Significant military victories against The Islamic State of Iraq and the Levant (ISIS) and the Islamic State have been achieved to date. Since 2014, estimates are the group has lost approximately 45 percent of its territory in Iraq and 10 percent in Syria. Military campaigns continue to diminish the group’s ability to exercise full control over large swaths of territories in Iraq and Syria and its membership base in general, as well as its ability to finance itself through the sale of oil, antiquities, slaves, and through taxing and extorting monetary payments from its civilian population. Pentagon sources have also reported a decline in the number of foreign fighters going to Iraq and Syria from 2,000 to 500, and perhaps dropping as low as 200 a month.
The battle is also being fought through a combination of hard and soft power measures. Abu Muhammad al-Adnani, Islamic State’s spokesperson—and according to some sources also responsible for plotting and directing the recent terrorist attacks in Brussels, Istanbul, and Paris—was recently killed in Aleppo, also sending a significant blow to Islamic State’s core leadership.3
Omar al-Shishani, a top Islamic State commander and a veteran of the Chechen jihadi war, was also recently killed. These were two battlehardened and charismatic leaders suddenly removed from ISIS through airstrikes. Efforts have also been directed at reducing the flow of foreign fighters to Iraq and Syria, with beginning efforts at targeting ISIS narratives and propaganda on the Internet and social media. Efforts are also being made to exploit rivalries and feuds between ISIS and competing groups on the ground to delegitimize and diminish the appeal of militant jihad to volunteers and foreign fighters, including through the lens and stories of those who have defected or disengaged from the group.
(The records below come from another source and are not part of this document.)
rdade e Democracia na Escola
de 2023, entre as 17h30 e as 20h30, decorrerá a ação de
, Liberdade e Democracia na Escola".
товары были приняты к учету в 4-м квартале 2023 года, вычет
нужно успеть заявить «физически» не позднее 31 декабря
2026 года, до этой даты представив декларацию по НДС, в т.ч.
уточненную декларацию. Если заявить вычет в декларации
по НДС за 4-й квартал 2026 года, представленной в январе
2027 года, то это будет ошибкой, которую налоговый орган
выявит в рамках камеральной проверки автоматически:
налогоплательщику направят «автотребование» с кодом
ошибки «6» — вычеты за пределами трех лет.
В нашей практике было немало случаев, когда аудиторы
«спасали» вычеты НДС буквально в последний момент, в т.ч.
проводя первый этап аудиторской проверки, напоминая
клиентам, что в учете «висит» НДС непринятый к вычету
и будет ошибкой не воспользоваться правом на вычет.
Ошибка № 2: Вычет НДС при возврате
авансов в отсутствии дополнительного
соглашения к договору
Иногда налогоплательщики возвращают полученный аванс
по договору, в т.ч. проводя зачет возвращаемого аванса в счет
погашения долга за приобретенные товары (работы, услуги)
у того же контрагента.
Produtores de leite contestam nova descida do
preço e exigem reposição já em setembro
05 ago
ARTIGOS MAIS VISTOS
Despite progress, ISIS remains a formidable force with a military presence in Iraq and Syria, including struggling affiliates in Libya, West Africa, Egypt, Lebanon, and Yemen. ISIS maintains a solid contingent of foreign fighters still under its control who pose both a terrorism threat to the West and a serious risk to the regional stability in the Middle East. It also maintains an impressive social media presence that resonates with many militant jihadi wannabe volunteers worldwide, in particular homegrown terrorists who ISIS sometimes directs and other times only inspires.
The United States (U.S.) counterparts, particularly in Europe, continue to struggle with border enforcement. While Turkey has often ignored the streams of foreign fighters moving across its borders into Syria to join ISIS, Greece found itself overwhelmed with its porous borders and lack of cooperation with Turkey in stemming the flow of illegal immigrants. Difficulties for Turkey’s security services also arise from their inability to distinguish foreign fighters from innocent holiday goers who booked resort packages in Turkey, but who instead of vacationing, enter ISIS from Turkey for short training sessions to be sent quickly back home for attacks launched sometime in the future.
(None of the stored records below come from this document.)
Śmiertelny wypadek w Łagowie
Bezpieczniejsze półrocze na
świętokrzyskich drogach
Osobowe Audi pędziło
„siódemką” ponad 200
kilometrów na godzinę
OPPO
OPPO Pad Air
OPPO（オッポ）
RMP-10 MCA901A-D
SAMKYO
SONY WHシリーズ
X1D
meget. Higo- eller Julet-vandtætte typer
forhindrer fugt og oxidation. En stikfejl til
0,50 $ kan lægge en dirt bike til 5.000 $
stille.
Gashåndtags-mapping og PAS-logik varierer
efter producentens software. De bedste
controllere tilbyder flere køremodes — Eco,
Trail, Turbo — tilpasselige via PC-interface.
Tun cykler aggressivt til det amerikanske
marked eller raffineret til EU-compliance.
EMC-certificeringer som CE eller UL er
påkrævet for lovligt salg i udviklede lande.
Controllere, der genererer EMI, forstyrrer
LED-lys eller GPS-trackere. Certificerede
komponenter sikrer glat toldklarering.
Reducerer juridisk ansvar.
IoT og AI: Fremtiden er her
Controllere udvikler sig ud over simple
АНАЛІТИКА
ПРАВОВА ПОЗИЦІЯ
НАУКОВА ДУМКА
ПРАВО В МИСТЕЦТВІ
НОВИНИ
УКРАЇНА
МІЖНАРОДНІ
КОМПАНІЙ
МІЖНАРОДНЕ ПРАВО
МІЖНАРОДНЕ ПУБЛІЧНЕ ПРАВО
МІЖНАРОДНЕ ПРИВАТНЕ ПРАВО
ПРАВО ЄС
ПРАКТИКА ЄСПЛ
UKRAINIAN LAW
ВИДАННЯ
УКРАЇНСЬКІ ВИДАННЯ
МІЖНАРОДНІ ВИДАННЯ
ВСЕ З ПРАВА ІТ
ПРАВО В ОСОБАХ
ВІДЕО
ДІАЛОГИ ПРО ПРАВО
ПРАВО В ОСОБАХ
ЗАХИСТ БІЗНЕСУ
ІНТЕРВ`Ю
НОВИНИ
It is also difficult to track individuals who have left and returned from the battlefield in Iraq and Syria, much less gather enough evidence to prosecute. From a legal standpoint, prosecuting them is difficult as it places a requirement on the state to prove that travels to Syria or Iraq entailed engagement in terrorism or that a suspect returned to commit a terrorist act. Interviews with law enforcement officials in the Balkans, specifically in Kosovo, revealed the issue of how some ISIS cadres are declaring themselves killed on social media and then cross borders illegally to return home, living without papers under the radar of government and security services. Despite the European members’ commitment to strengthen efforts against the potential foreign fighter threat, barriers in the areas of information and intelligence sharing, mainly due to data privacy and national sovereignty and security concerns, continue to persist. Moreover, poor data sharing across the separate EU nations will continue to be an issue as ISIS cadres flee Syria and Iraq to return home. Some of the same issues represent a barrier to U.S.-European cooperation as well.
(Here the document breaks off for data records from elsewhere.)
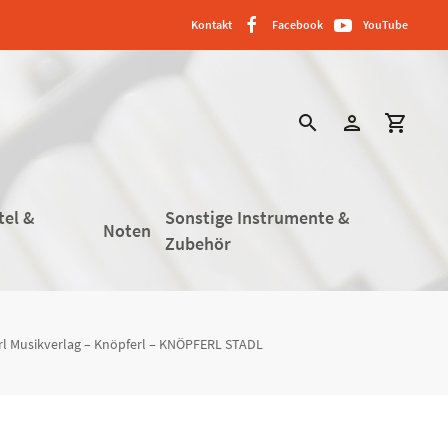
Kontakt
Facebook
YouTube
search
person
shopping_cart
tel &
Sonstige Instrumente &
Noten
Zubehör
l Musikverlag – Knöpferl – KNÖPFERL STADL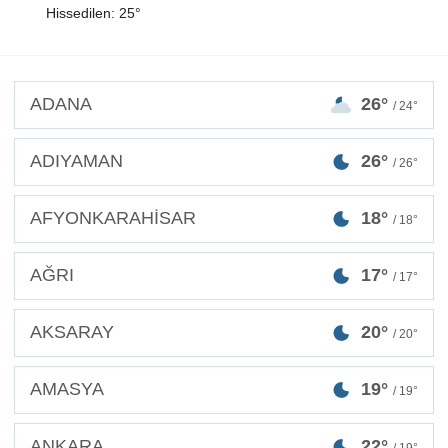
Hissedilen: 25°
ADANA
26°
/ 24°
ADIYAMAN
26°
/ 26°
AFYONKARAHİSAR
18°
/ 18°
AĞRI
17°
/ 17°
AKSARAY
20°
/ 20°
AMASYA
19°
/ 19°
ANKARA
22°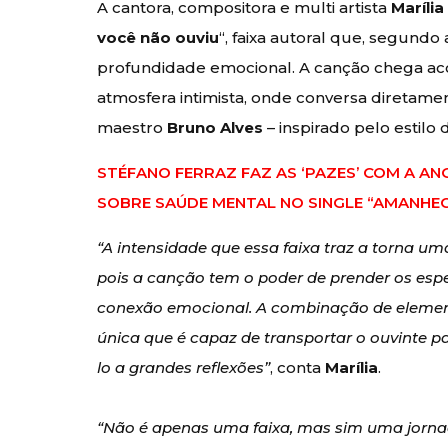
A cantora, compositora e multi artista
Maríli
você não ouviu
“, faixa autoral que, segundo
profundidade emocional. A canção chega a
atmosfera intimista, onde conversa diretame
maestro
Bruno Alves
– inspirado pelo estilo
STÉFANO FERRAZ FAZ AS ‘PAZES’ COM A AN
SOBRE SAÚDE MENTAL NO SINGLE “AMANHEC
“A intensidade que essa faixa traz a torna um
pois a canção tem o poder de prender os es
conexão emocional. A combinação de element
única que é capaz de transportar o ouvinte 
lo a grandes reflexões”
, conta
Marília
.
“Não é apenas uma faixa, mas sim uma jorna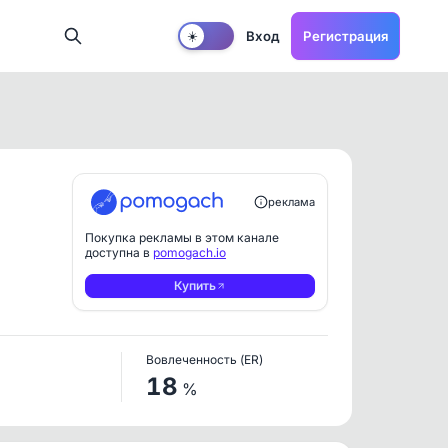
Вход
Регистрация
☀️
реклама
Покупка рекламы в этом канале
доступна в
pomogach.io
Купить
Вовлеченность (ER)
18
%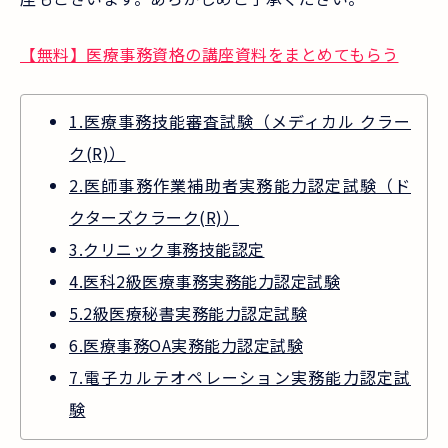
【無料】医療事務資格の講座資料をまとめてもらう
1.医療事務技能審査試験（メディカル クラー
ク(R)）
2.医師事務作業補助者実務能力認定試験（ド
クターズクラーク(R)）
3.クリニック事務技能認定
4.医科2級医療事務実務能力認定試験
5.2級医療秘書実務能力認定試験
6.医療事務OA実務能力認定試験
7.電子カルテオペレーション実務能力認定試
験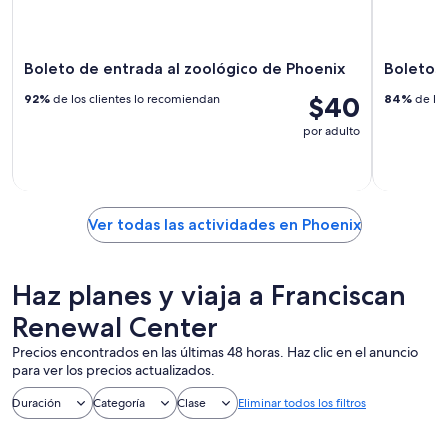
Boleto de entrada al zoológico de Phoenix
Boletos 
$40
92%
de los clientes lo recomiendan
84%
de los
por adulto
Ver todas las actividades en Phoenix
Haz planes y viaja a Franciscan
Renewal Center
Precios encontrados en las últimas 48 horas. Haz clic en el anuncio
para ver los precios actualizados.
Duración
Categoría
Clase
Eliminar todos los filtros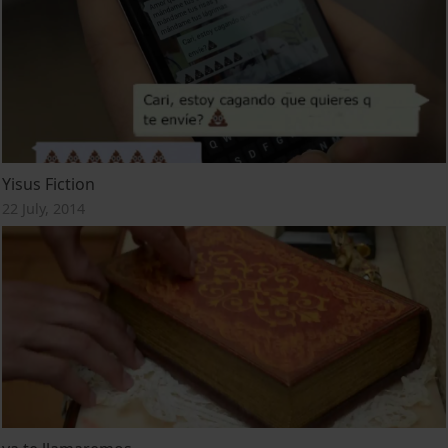
Yisus Fiction
22 July, 2014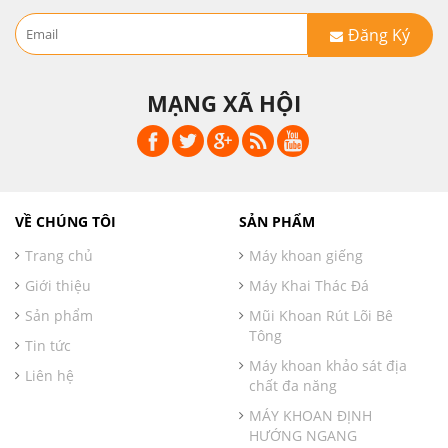
Đăng Ký
MẠNG XÃ HỘI
VỀ CHÚNG TÔI
SẢN PHẨM
Trang chủ
Máy khoan giếng
Giới thiệu
Máy Khai Thác Đá
Sản phẩm
Mũi Khoan Rút Lõi Bê
Tông
Tin tức
Máy khoan khảo sát địa
Liên hệ
chất đa năng
MÁY KHOAN ĐỊNH
HƯỚNG NGANG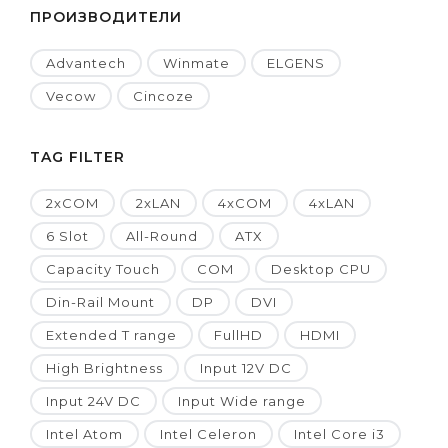
ПРОИЗВОДИТЕЛИ
Advantech
Winmate
ELGENS
Vecow
Cincoze
TAG FILTER
2xCOM
2xLAN
4xCOM
4xLAN
6 Slot
All-Round
ATX
Capacity Touch
COM
Desktop CPU
Din-Rail Mount
DP
DVI
Extended T range
FullHD
HDMI
High Brightness
Input 12V DC
Input 24V DC
Input Wide range
Intel Atom
Intel Celeron
Intel Core i3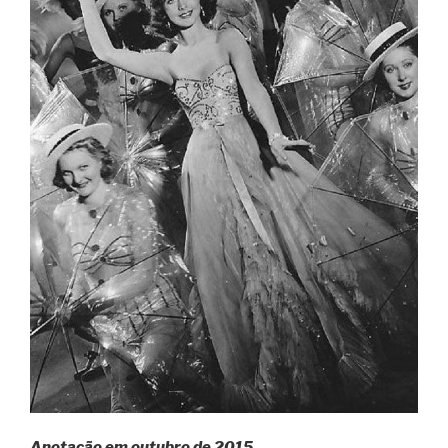
Anotação em outubro de 2015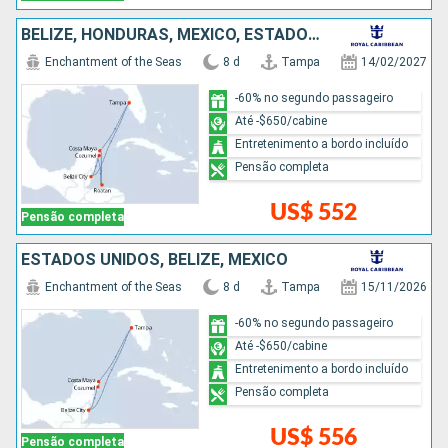
BELIZE, HONDURAS, MÉXICO, ESTADOS UNIDOS
Enchantment of the Seas
8 d
Tampa
14/02/2027
-60% no segundo passageiro
Até -$650/cabine
Entretenimento a bordo incluído
Pensão completa
US$ 552
Pensão completa
ESTADOS UNIDOS, BELIZE, MÉXICO
Enchantment of the Seas
8 d
Tampa
15/11/2026
-60% no segundo passageiro
Até -$650/cabine
Entretenimento a bordo incluído
Pensão completa
US$ 556
Pensão completa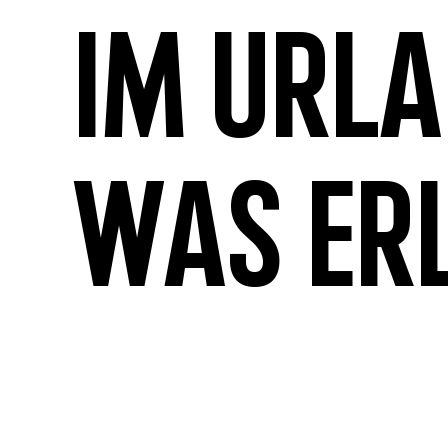
Im Url
was er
While the group’s geographic, military and political presence in Iraq and Syria continues to shrink, as indicated by intelligence analysts and government officials, its global ambitions, and psychological presence are likely to grow. Battlefield setbacks are likely to cause a shift in the group’s strategy. The terrorists are likely to take refuge in the rural areas and outskirts of Iraq and Syria, revert to mass casualty bombings, and establish operational and logistical sanctuaries with one of its regional affiliates in the Khorasan Province (Afghanistan or Pakistan), West Africa Province (Nigeria, Chad, Niger or Cameroon), or North Caucasus Province (Russia). Southeast Asia has recently been added to the list as well. The group will also likely continue to expand its support base and intensify its attacks outside of Iraq and Syria. In fact, the recent ISIS attacks in Turkey, Brussels, Paris, Bangladesh, and Germany serve as a testament to the shift in the group’s tactical strategy and long-term commitment to attack in the West. Such newly created realities are what some refer to as the new normal.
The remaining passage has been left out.